After they dug that wall up, they had to clean the wall. They had scraped and sprayed it off, and then used a sump pump to clean up the water they were putting back into the hole. The evening after they had just done this, we were sitting in our living room when we heard a large C R A S H. Part of the wall had caved in, rattling the ladder that was still in the hole. I had quite the adrenaline rush from that loud noise, but overall, it wasn’t much of a setback. They recovered from it quickly!
Here’s a picture of the cleaned up, nonmuddy wall.
After the wall was clean (and dry), they sprayed a layer of black tar on it, for waterproofing. The whole house smelled that day. It was funny though, it kind of smelled like chocolate. While in the house, you get used to the smell, but if you leave and come back in for a bit, you wonder who is baking something. I never realized tar and chocolate smelled so similar. :)
You can see the black tar here (and the person applying it at the end of the picture)
After the layer of tar, they put in a drain at the bottom of the hole. They call this a tile, but basically it’s a permeable pipe that allows the water to go in and then moves the water to a sump pump. The sump pump is installed at one end of the house and all water that is collected into that tile ends up getting pumped out and into a field that drains to the ditch.
After the drain and sump pump are installed, they place a dimple board over the whole wall. This helps any water that comes in contact with the wall to drip down to the drain and not enter into the wall. Finally, a layer of gravel goes on top of the drain. You’d be amazed at just how much gravel goes in (nearly to the top!). The gravel helps the water move down towards the tile. On top of the gravel goes the dirt.

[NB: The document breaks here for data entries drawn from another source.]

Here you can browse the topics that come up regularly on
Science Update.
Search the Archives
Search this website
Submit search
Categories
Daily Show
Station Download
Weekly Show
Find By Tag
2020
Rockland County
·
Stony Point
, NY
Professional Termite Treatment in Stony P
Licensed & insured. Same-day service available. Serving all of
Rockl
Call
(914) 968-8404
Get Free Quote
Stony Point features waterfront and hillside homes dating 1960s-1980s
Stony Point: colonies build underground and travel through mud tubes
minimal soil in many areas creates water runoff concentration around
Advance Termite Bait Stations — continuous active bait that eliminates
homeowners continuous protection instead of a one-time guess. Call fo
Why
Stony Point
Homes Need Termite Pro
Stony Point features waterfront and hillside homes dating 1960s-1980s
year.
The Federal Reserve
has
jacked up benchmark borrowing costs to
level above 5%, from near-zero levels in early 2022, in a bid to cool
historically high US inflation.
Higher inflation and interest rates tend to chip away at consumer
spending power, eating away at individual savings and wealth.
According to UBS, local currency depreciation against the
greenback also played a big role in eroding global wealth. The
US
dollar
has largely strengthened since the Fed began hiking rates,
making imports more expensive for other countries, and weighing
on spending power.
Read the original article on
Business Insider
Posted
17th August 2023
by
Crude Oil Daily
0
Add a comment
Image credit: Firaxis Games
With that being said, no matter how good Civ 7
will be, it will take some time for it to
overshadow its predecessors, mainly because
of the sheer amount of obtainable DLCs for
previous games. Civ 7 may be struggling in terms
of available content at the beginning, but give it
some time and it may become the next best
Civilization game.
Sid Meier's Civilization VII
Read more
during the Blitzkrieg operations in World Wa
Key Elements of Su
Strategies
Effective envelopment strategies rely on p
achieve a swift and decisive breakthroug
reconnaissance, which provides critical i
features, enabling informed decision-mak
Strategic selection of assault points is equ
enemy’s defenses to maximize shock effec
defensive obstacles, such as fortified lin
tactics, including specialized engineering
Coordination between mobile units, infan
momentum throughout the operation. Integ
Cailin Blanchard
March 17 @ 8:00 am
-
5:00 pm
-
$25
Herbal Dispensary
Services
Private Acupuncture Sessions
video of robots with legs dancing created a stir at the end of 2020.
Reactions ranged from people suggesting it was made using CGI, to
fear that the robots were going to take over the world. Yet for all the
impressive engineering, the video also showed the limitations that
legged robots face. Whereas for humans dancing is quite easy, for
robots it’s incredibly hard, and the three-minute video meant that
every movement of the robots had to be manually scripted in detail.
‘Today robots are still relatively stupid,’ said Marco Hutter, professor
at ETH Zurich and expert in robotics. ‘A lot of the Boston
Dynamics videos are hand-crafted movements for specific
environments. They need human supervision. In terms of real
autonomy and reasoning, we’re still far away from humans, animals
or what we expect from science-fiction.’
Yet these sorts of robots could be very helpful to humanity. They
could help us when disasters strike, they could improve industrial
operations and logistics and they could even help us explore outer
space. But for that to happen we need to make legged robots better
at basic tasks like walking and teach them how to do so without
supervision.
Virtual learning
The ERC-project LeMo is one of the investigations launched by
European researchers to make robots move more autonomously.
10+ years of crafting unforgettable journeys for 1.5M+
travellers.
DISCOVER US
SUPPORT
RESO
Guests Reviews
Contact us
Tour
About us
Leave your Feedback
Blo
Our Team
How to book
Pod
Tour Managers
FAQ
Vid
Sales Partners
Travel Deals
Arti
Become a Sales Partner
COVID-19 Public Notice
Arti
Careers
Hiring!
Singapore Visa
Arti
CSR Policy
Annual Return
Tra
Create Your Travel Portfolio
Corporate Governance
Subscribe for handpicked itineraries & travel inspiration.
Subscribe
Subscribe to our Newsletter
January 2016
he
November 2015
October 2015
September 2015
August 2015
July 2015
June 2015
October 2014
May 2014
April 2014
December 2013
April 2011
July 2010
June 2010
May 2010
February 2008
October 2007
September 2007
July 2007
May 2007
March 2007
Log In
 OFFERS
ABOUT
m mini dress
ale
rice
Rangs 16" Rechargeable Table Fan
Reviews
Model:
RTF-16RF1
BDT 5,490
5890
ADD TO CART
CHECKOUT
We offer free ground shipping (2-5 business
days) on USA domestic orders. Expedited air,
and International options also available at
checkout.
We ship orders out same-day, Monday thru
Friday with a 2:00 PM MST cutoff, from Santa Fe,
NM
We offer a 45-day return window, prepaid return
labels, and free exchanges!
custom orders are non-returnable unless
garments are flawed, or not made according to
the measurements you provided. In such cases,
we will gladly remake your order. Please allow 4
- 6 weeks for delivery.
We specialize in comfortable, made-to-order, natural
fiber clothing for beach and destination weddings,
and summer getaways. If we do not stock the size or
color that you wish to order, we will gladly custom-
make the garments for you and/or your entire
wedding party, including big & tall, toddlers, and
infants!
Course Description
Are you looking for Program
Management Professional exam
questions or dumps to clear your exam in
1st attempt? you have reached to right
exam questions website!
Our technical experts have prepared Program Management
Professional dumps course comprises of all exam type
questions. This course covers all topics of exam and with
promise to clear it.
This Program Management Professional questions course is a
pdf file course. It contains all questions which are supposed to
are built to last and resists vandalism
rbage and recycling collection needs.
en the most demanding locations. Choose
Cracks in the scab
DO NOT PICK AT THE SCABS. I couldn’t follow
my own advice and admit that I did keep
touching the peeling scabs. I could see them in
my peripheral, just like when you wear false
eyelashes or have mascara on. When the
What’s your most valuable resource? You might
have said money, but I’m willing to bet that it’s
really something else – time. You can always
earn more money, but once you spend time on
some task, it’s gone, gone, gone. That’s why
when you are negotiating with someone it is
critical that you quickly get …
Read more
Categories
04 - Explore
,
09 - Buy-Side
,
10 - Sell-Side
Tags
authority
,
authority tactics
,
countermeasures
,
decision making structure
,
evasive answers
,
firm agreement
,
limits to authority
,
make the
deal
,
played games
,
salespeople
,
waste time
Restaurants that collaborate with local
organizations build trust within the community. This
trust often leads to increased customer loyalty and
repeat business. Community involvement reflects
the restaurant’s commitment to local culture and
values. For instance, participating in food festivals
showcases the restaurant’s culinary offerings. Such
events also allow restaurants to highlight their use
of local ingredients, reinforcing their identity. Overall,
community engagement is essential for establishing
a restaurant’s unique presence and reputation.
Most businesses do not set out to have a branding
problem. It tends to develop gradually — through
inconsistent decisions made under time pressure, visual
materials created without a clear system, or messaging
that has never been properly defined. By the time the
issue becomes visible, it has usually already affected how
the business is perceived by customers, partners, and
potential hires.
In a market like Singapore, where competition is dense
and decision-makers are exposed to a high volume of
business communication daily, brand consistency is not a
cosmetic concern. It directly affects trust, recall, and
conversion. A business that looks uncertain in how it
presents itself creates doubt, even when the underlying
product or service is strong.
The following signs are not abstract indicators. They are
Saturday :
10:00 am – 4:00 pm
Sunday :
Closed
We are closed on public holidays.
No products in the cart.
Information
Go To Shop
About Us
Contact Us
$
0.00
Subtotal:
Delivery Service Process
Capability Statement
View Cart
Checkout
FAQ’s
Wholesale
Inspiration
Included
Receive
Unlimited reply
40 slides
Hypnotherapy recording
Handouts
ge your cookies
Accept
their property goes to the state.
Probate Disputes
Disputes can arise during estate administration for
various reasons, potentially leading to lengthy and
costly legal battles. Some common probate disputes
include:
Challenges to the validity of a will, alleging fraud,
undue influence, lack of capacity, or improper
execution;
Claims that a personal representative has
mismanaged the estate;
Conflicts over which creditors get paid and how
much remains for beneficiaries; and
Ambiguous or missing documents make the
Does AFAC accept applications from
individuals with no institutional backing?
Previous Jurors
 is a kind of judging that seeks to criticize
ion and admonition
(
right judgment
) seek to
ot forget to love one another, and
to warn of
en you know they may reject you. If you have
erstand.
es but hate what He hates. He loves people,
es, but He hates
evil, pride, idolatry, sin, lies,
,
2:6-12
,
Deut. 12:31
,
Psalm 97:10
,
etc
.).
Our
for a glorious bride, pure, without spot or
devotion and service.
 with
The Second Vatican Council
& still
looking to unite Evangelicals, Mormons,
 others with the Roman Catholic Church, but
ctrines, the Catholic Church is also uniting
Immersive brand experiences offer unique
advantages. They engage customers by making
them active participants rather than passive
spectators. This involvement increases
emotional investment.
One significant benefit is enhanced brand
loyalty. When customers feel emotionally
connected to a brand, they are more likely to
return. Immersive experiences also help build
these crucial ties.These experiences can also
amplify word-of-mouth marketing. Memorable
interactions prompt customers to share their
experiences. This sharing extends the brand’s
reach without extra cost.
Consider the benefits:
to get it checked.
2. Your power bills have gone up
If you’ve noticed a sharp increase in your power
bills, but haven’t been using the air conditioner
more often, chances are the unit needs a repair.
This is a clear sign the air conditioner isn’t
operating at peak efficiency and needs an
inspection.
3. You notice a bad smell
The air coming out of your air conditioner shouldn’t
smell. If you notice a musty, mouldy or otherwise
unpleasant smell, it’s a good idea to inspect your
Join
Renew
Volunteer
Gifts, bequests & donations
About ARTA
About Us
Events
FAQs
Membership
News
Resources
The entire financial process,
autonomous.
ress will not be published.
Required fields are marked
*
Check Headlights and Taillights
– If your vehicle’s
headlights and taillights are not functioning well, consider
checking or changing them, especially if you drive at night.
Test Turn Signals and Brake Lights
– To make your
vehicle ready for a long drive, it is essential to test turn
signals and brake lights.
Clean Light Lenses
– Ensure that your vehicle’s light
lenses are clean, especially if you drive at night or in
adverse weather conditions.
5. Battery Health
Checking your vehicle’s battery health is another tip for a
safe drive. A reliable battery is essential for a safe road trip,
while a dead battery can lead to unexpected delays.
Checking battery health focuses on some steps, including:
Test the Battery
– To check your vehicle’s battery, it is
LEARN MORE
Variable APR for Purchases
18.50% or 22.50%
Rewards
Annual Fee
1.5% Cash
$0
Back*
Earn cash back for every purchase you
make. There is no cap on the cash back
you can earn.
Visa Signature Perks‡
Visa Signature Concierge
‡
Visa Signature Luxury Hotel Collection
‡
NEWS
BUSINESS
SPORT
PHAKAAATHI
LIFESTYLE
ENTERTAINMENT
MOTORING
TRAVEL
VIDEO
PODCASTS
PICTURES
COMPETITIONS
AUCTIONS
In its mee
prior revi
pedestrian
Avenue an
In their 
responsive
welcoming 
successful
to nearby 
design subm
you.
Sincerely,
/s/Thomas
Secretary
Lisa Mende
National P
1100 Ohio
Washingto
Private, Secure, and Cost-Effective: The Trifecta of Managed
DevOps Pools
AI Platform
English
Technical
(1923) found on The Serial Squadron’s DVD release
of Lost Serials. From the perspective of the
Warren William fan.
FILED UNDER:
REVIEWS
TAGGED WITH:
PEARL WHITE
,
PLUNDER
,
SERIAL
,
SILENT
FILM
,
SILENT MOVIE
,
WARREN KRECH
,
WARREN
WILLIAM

In addition, the dirt around the house is piled up higher against the house and angled downward, so that it will drain away from the house. French drains were installed so that the water will move away from the house as well. Last, but certainly not least, seamless guttering was installed, too so that the french drains would be put to good use!
Since that time, we’ve had no water leaking into the walls of the basement! We did continue to have some seepage, but we’re now addressing that issue. I’ll tell you all about that one next!
That is phase one of our basement waterproofing project in a nutshell.